- _EXERCISE INPUT_
^^^^^^^^^^^^^^^^

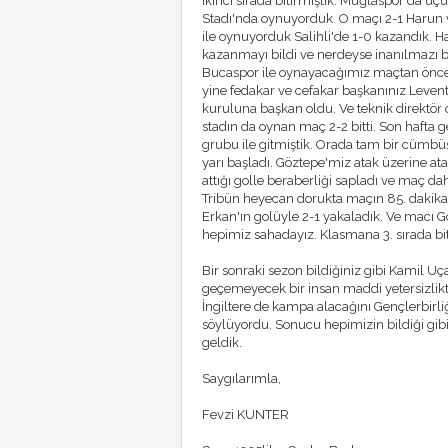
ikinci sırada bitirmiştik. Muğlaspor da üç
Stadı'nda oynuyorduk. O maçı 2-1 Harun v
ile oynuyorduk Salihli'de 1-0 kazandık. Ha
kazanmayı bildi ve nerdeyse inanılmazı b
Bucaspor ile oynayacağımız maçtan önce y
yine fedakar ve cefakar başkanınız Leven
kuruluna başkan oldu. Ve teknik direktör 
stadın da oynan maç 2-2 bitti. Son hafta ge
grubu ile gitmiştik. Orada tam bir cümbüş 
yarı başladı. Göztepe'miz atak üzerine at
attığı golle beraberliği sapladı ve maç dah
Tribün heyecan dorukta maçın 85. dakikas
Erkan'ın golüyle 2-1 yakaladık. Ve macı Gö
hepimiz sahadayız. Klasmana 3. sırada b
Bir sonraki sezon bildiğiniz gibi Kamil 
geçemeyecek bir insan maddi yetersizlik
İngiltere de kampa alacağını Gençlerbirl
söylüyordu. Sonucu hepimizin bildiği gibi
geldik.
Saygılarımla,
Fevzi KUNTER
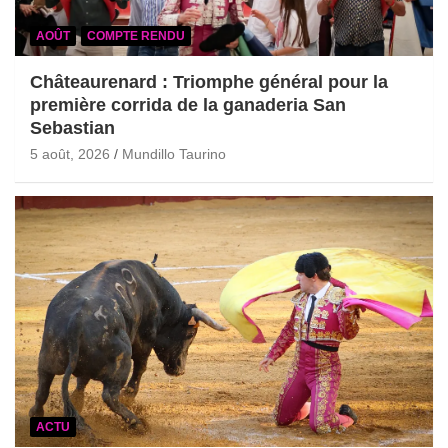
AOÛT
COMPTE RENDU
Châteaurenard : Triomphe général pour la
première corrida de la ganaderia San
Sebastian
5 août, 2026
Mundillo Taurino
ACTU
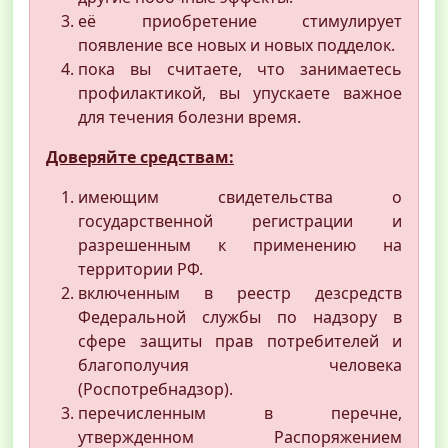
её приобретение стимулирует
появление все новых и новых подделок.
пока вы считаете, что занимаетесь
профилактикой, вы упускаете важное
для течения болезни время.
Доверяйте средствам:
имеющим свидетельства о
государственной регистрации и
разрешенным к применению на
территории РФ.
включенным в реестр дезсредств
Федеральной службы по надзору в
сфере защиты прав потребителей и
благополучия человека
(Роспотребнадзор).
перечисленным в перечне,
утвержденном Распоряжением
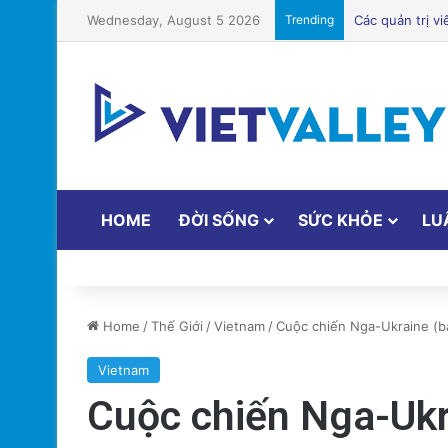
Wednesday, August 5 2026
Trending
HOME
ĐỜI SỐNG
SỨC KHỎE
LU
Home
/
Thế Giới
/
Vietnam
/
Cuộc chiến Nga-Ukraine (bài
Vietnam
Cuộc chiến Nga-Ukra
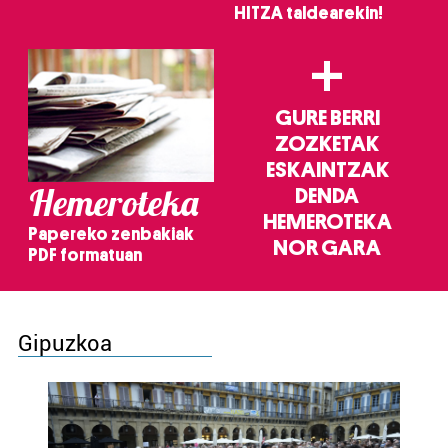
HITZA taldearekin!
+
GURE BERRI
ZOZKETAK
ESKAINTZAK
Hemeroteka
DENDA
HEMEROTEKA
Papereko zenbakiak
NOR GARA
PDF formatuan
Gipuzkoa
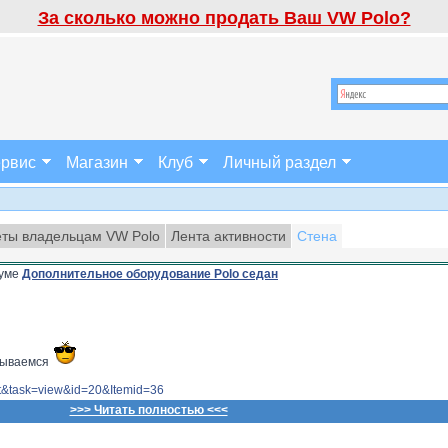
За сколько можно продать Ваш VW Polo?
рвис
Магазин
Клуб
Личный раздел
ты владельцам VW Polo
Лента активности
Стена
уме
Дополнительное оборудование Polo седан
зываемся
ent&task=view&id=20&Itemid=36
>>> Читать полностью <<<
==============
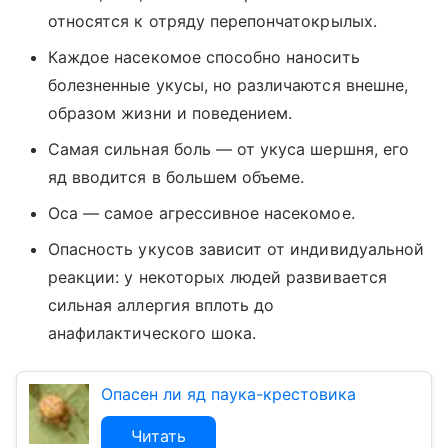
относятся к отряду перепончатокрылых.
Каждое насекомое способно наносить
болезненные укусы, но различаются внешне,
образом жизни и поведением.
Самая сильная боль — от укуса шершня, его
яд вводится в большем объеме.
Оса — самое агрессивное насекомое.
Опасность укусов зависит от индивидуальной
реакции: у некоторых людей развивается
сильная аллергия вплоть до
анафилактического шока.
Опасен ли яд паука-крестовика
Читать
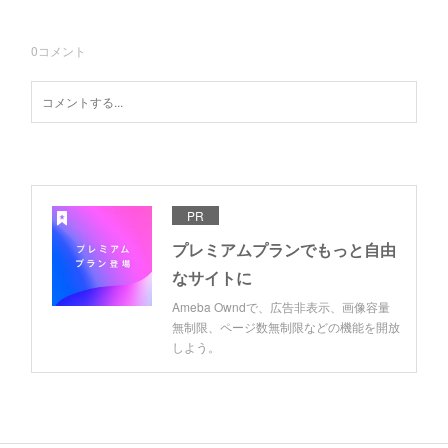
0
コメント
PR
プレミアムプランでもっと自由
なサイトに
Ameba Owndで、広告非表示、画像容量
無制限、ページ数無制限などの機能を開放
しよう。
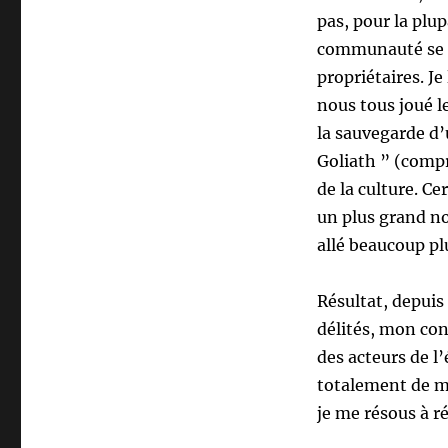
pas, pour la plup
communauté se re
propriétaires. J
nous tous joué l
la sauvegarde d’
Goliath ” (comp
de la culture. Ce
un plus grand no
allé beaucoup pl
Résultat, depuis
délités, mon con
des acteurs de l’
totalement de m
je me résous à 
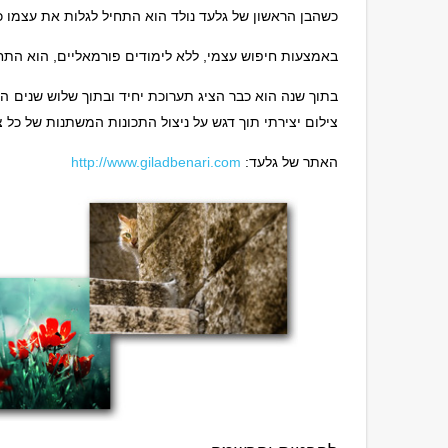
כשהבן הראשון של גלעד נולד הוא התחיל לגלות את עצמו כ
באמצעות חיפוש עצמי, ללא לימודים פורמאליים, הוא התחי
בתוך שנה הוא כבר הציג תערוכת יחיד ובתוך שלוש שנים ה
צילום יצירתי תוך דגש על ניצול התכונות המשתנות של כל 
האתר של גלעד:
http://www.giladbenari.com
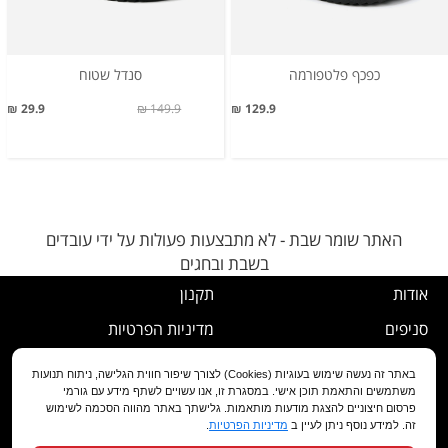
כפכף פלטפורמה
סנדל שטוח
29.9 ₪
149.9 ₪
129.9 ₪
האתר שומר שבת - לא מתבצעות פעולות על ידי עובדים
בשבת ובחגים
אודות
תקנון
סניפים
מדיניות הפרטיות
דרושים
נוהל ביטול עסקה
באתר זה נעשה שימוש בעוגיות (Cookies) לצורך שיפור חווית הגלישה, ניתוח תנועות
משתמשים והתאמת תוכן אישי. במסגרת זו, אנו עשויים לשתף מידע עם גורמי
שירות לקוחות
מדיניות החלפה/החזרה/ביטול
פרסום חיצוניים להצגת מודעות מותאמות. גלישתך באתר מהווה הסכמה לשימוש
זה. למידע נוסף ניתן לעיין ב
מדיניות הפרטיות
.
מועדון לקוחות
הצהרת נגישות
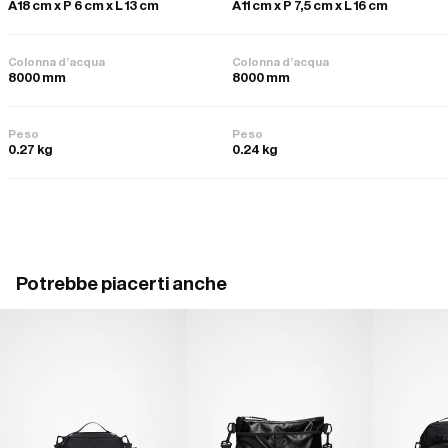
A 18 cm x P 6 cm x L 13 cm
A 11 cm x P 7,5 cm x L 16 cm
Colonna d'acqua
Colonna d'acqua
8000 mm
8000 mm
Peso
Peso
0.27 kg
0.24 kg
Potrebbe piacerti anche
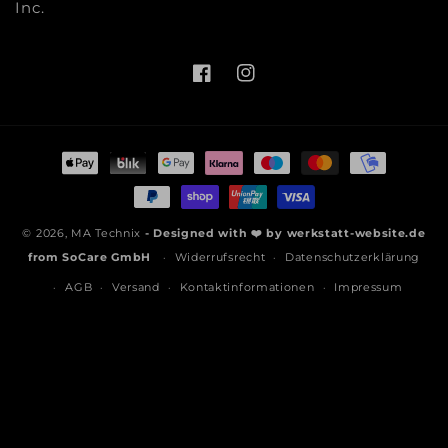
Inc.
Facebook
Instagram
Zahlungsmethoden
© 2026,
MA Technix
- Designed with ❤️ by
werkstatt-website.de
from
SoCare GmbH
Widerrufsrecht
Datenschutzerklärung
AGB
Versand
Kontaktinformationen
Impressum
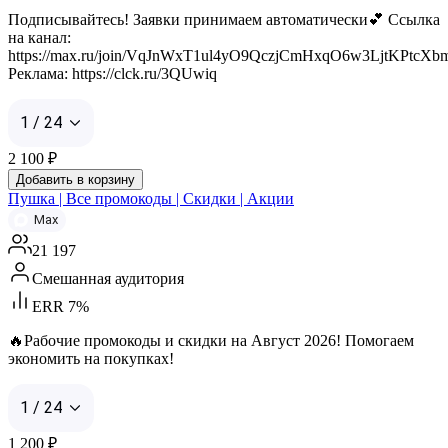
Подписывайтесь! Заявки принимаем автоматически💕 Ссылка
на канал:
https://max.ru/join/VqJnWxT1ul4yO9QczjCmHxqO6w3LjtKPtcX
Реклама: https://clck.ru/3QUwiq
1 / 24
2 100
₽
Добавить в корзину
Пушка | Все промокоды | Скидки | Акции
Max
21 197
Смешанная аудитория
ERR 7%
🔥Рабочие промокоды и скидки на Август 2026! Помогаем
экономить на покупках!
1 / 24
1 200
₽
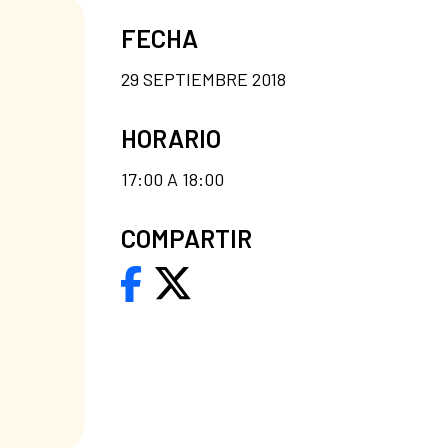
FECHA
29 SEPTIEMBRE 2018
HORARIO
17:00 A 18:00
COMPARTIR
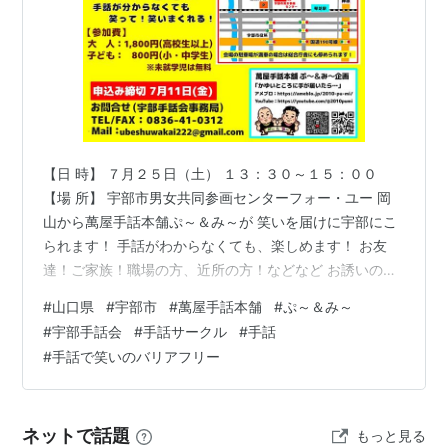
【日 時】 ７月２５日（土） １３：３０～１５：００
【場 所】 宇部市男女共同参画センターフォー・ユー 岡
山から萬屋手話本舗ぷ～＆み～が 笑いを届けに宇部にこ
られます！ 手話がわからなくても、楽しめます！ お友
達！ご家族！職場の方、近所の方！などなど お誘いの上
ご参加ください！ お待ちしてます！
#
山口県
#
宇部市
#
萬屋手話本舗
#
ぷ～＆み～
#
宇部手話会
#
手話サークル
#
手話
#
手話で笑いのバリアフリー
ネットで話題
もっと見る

^^^^^^^^^^^^^^^^

- _YOUR GOAL_
In the records, find every line that has the string "sırada" and copy it.

- _EXPECTED ANSWER_
ikinci sırada bitirmiştik. Muğlaspor da üç
hepimiz sahadayız. Klasmana 3. sırada b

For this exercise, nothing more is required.